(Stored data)
------
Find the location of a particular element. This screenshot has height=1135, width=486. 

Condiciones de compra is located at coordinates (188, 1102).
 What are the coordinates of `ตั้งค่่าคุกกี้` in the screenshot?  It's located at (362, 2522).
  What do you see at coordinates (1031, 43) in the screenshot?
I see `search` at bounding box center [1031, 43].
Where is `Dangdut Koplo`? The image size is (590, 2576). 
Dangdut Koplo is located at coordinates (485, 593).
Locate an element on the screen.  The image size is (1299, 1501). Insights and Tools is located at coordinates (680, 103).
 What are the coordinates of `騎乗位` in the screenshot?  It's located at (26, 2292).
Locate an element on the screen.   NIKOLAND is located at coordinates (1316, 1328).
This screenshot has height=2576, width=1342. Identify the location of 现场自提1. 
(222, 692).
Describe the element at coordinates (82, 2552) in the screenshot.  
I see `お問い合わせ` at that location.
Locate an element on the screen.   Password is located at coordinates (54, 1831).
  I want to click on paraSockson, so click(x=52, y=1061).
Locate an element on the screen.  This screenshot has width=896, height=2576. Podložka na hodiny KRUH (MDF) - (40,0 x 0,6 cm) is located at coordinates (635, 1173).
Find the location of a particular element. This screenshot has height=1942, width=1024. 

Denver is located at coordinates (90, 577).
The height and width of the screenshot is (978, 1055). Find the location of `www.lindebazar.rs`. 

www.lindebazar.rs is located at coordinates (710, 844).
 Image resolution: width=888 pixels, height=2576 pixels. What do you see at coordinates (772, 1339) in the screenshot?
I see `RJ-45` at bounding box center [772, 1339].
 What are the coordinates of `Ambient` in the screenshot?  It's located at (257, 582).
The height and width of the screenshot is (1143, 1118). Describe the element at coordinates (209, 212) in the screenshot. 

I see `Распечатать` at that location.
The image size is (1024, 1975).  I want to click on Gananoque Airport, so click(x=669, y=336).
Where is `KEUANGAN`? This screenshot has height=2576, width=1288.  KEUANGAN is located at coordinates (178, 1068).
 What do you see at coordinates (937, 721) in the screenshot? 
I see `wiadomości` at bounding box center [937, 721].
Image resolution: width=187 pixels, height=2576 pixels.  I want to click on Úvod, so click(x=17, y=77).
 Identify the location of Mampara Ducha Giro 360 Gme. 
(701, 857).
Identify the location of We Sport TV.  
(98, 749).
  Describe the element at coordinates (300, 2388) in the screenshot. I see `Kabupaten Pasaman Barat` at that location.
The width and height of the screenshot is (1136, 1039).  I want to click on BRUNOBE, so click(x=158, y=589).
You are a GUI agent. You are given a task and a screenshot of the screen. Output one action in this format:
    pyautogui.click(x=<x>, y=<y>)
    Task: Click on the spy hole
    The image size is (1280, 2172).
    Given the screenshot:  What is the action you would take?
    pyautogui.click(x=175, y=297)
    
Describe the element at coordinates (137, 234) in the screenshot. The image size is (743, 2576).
------
▸ What you have to do
Repeat the data precisely, reproducing every entry.

▸ Response below
Find the location of a particular element. This screenshot has height=1135, width=486. 

Condiciones de compra is located at coordinates (188, 1102).
 What are the coordinates of `ตั้งค่่าคุกกี้` in the screenshot?  It's located at (362, 2522).
  What do you see at coordinates (1031, 43) in the screenshot?
I see `search` at bounding box center [1031, 43].
Where is `Dangdut Koplo`? The image size is (590, 2576). 
Dangdut Koplo is located at coordinates (485, 593).
Locate an element on the screen.  The image size is (1299, 1501). Insights and Tools is located at coordinates (680, 103).
 What are the coordinates of `騎乗位` in the screenshot?  It's located at (26, 2292).
Locate an element on the screen.   NIKOLAND is located at coordinates (1316, 1328).
This screenshot has height=2576, width=1342. Identify the location of 现场自提1. 
(222, 692).
Describe the element at coordinates (82, 2552) in the screenshot.  
I see `お問い合わせ` at that location.
Locate an element on the screen.   Password is located at coordinates (54, 1831).
  I want to click on paraSockson, so click(x=52, y=1061).
Locate an element on the screen.  This screenshot has width=896, height=2576. Podložka na hodiny KRUH (MDF) - (40,0 x 0,6 cm) is located at coordinates (635, 1173).
Find the location of a particular element. This screenshot has height=1942, width=1024. 

Denver is located at coordinates (90, 577).
The height and width of the screenshot is (978, 1055). Find the location of `www.lindebazar.rs`. 

www.lindebazar.rs is located at coordinates (710, 844).
 Image resolution: width=888 pixels, height=2576 pixels. What do you see at coordinates (772, 1339) in the screenshot?
I see `RJ-45` at bounding box center [772, 1339].
 What are the coordinates of `Ambient` in the screenshot?  It's located at (257, 582).
The height and width of the screenshot is (1143, 1118). Describe the element at coordinates (209, 212) in the screenshot. 

I see `Распечатать` at that location.
The image size is (1024, 1975).  I want to click on Gananoque Airport, so click(x=669, y=336).
Where is `KEUANGAN`? This screenshot has height=2576, width=1288.  KEUANGAN is located at coordinates (178, 1068).
 What do you see at coordinates (937, 721) in the screenshot? 
I see `wiadomości` at bounding box center [937, 721].
Image resolution: width=187 pixels, height=2576 pixels.  I want to click on Úvod, so click(x=17, y=77).
 Identify the location of Mampara Ducha Giro 360 Gme. 
(701, 857).
Identify the location of We Sport TV.  
(98, 749).
  Describe the element at coordinates (300, 2388) in the screenshot. I see `Kabupaten Pasaman Barat` at that location.
The width and height of the screenshot is (1136, 1039).  I want to click on BRUNOBE, so click(x=158, y=589).
You are a GUI agent. You are given a task and a screenshot of the screen. Output one action in this format:
    pyautogui.click(x=<x>, y=<y>)
    Task: Click on the spy hole
    The image size is (1280, 2172).
    Given the screenshot:  What is the action you would take?
    pyautogui.click(x=175, y=297)
    
Describe the element at coordinates (137, 234) in the screenshot. The image size is (743, 2576).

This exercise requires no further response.